L'opposition congolaise ne décolère pas après l'annonce d'un possible nouveau report de l'élection présidentielle. Dimanche, le président de la Commission électorale a annoncé qu'il ne serait pas possible d'organiser le scrutin avant la fin de cette année. La date avait pourtant été fixée en décembre 2016, après la fin du mandat de Joseph Kabila. Pouvoir et opposition s'étaient mis d'accord pour que la présidentielle et les législatives aient lieu avant la fin 2017.

Les propos tenus par le président de la Céni sont « outrageants » pour Pierre Lumbi, le président du G7, l'un des groupements de l'opposition : « C’est outrageant pour la population parce que les raisons qui sont avancées par Nangaa sont des raisons farfelues. La raison réelle de la non-organisation des élections doit être cherchée ailleurs. C’est beaucoup plus l’instrumentalisation de la Céni par le président et sa famille politique. Nous, nous pensons qu’il est encore possible de tenir le calendrier. Et s’il ne peut pas tenir ce calendrier-là, on a prévu dans le cadre de l’Accord des mécanismes. Pourquoi est-ce que Nangaa n’a pas pu discuter avec les autres acteurs politiques ? Il y a un mécanisme au sein de la Céni, dans lequel nous nous concertons régulièrement pour parler de ce genre de choses. Il faut pouvoir en discuter. Et il n’a discuté avec personne, si ce n’est bien entendu, [avec] ceux qui lui dictent la conduite qu’il faut tenir. C’est une volonté manifeste de bloquer le processus électoral ».

Raisons sécuritaires

Pour expliquer ce retard, le président de la Céni met en avant l'insécurité qui règne dans certaines régions du pays, notamment le Kasaï, ne permet pas de garantir le bon déroulement des élections. Mais pour Augustin Kabuya, le porte-parole du parti d'opposition de l’Union pour la démocratie et le progrès social (UDPS), l'argument sécuritaire ne tient pas : « D’abord, la fameuse situation d’insécurité, c’est eux-mêmes qui en sont à la base. La preuve en est que quand la communauté internationale a mené des enquêtes pour connaître l’origine de cette insécurité, le gouvernement s’y est opposé. Ils brandissent l’argument selon lequel nous sommes un Etat souverain. Ils veulent être juges et parties. C’est là où nous disons qu'ils ne veulent plus qu’il y ait des élections cette année pour que Monsieur Joseph Kabila s’éternise au pouvoir. Et nous à notre niveau, nous ne sommes pas prêts pour un quelconque dialogue. Ça, je vous dis, Joseph Kabila a déjà épuisé tous les deux mandats depuis le 19 décembre de l’année passée ».

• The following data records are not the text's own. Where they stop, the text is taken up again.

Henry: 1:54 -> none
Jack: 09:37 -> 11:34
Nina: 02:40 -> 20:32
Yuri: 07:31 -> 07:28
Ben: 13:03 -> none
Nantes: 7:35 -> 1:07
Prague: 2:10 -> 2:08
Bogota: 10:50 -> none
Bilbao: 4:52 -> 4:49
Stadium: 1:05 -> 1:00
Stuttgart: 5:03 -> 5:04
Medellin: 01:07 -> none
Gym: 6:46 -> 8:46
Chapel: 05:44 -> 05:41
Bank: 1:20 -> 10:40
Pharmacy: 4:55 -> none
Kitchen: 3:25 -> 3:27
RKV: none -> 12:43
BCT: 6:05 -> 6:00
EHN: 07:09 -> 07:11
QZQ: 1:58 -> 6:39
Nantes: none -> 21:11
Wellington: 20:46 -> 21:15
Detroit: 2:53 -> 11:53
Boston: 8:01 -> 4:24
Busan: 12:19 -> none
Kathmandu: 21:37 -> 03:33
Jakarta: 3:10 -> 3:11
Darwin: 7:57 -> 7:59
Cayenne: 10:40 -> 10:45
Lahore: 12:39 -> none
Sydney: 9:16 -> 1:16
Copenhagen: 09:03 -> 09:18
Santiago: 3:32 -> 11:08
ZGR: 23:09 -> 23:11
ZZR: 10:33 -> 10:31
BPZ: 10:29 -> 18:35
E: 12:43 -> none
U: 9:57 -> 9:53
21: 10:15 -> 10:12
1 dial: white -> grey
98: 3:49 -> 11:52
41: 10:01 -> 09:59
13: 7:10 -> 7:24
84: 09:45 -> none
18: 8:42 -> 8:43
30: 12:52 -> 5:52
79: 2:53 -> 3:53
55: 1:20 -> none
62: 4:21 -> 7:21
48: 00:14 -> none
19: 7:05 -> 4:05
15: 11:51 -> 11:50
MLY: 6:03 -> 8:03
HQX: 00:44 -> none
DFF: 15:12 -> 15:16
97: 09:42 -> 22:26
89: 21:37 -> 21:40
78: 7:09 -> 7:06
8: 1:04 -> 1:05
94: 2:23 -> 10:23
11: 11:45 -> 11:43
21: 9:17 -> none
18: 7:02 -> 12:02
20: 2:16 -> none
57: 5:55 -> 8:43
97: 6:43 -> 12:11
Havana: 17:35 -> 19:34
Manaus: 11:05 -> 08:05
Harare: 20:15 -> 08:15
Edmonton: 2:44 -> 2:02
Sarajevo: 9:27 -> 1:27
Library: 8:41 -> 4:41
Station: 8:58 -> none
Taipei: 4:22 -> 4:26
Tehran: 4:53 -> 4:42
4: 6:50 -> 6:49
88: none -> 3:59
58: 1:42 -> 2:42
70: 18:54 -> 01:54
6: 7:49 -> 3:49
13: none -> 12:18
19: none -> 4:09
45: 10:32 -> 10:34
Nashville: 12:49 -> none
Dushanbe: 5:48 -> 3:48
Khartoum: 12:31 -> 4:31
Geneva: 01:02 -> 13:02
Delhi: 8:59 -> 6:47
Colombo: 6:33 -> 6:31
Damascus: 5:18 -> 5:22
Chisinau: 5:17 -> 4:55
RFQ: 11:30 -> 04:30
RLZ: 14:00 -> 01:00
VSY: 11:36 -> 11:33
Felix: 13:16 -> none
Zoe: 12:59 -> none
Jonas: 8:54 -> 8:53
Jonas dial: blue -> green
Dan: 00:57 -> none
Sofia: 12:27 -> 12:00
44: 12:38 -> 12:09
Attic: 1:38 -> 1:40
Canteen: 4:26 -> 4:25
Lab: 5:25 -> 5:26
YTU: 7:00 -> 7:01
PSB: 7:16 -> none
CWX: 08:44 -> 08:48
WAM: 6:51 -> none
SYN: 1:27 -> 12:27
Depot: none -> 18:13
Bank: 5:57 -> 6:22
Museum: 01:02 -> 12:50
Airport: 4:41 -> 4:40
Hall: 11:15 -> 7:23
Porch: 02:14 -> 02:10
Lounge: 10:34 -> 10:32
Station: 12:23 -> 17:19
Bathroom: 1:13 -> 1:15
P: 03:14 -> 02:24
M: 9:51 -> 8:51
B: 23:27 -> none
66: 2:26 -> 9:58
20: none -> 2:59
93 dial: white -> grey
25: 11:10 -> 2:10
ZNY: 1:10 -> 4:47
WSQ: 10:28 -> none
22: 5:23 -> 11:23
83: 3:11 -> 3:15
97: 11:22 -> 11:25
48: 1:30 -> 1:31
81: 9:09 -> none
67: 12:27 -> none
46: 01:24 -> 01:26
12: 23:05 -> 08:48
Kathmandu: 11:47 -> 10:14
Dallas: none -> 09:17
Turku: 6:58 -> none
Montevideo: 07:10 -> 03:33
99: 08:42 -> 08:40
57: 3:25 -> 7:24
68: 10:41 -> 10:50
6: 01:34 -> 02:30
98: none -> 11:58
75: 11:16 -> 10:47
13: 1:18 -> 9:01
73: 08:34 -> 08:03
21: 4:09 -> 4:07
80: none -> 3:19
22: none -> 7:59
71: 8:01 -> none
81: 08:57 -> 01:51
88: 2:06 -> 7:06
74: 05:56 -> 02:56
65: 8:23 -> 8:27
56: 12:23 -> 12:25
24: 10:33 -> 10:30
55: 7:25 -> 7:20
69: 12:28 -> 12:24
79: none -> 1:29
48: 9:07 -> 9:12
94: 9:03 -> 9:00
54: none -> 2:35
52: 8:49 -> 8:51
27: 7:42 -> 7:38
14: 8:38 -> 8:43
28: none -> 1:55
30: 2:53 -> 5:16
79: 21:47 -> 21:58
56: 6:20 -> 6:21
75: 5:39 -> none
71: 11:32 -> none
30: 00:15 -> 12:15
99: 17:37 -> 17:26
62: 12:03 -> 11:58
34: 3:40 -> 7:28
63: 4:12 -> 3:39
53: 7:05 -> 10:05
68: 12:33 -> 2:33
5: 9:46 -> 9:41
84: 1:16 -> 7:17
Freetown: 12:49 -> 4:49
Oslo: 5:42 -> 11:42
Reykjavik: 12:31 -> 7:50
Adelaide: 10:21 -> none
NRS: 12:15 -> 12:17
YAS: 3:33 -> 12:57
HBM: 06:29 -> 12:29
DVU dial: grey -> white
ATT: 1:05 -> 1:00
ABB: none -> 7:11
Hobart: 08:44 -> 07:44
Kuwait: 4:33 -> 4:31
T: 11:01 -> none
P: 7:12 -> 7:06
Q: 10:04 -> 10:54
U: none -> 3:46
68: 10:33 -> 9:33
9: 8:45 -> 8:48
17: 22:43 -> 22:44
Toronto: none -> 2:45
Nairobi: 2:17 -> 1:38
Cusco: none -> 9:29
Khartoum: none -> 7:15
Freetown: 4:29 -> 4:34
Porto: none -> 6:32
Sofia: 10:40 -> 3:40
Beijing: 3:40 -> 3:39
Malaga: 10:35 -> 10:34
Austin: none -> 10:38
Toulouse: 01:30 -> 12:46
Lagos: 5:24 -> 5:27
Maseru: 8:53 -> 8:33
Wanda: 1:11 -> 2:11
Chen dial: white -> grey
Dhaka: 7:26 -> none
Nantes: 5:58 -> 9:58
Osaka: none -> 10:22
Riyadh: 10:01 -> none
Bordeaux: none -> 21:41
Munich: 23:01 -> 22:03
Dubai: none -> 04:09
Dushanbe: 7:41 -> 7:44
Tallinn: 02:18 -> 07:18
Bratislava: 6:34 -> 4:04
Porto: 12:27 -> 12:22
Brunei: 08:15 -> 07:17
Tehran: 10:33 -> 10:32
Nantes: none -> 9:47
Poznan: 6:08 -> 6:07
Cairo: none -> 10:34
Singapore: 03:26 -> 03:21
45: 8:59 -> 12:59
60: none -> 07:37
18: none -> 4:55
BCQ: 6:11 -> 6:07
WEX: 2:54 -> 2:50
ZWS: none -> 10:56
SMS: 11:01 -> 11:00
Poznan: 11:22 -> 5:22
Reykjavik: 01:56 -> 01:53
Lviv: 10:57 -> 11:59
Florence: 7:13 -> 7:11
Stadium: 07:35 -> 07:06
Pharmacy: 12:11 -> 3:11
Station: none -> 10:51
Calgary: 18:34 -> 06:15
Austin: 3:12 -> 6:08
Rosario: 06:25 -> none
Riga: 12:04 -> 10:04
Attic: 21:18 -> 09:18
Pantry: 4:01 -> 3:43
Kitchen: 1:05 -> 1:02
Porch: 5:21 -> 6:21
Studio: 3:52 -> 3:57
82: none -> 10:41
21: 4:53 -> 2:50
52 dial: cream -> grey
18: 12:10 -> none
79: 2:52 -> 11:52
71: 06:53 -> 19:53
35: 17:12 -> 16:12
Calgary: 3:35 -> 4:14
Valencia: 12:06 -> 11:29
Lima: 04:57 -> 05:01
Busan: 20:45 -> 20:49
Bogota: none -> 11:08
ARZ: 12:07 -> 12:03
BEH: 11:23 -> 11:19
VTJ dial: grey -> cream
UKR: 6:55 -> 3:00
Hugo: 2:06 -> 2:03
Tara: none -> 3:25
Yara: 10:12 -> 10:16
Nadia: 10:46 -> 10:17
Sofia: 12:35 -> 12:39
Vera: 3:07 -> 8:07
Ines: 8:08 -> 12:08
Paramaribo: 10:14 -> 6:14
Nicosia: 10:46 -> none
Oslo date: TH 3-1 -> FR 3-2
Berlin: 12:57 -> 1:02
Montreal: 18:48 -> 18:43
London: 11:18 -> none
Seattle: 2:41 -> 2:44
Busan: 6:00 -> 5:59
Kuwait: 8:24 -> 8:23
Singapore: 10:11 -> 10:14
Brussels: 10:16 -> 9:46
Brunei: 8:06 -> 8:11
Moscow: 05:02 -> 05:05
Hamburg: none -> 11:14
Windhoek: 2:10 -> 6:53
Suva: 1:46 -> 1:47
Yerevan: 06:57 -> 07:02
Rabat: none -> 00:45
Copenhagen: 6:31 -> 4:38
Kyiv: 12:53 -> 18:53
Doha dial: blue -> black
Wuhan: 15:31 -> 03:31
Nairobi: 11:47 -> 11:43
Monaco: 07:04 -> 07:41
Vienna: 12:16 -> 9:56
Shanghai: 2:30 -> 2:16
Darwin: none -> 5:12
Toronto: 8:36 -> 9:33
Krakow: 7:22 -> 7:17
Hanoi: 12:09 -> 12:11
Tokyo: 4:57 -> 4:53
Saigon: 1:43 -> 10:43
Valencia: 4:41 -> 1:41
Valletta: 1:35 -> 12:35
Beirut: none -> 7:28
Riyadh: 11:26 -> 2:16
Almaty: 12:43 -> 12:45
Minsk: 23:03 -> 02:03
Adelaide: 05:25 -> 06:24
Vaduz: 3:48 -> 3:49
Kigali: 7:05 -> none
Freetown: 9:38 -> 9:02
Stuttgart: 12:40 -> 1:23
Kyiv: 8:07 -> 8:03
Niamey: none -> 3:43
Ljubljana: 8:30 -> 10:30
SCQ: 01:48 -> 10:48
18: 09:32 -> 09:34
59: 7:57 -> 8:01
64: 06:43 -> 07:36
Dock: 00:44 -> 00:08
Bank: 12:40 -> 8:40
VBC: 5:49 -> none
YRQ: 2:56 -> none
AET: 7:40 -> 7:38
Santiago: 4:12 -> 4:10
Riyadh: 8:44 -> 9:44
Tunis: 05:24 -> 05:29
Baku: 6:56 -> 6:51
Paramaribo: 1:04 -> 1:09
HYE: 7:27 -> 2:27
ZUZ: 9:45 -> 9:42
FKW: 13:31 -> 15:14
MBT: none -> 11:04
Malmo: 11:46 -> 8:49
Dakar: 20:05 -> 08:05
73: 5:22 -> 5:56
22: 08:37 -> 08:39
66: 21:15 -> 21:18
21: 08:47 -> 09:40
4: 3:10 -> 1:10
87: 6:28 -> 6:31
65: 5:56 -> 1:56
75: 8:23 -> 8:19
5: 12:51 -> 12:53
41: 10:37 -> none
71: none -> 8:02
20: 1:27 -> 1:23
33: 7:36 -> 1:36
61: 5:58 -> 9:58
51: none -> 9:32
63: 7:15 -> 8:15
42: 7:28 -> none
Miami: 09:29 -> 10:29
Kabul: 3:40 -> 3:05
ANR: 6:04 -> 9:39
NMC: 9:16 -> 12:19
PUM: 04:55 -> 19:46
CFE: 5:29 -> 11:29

L'argument financier ne tient pas non plus selon Eve Bazaiba la secrétaire générale du MLC : « Il y a eu 250 millions de dollars chaque année dans l’exercice budgétaire qui étaient destinés à l’organisation des élections. Où est parti cet argent ? En ce qui concerne le financement pour la logistique des élections, la résolution du Conseil de sécurité des Nations unies donne la possibilité à la République démocratique du Congo de bénéficier de l’accompagnement de la communauté internationale ».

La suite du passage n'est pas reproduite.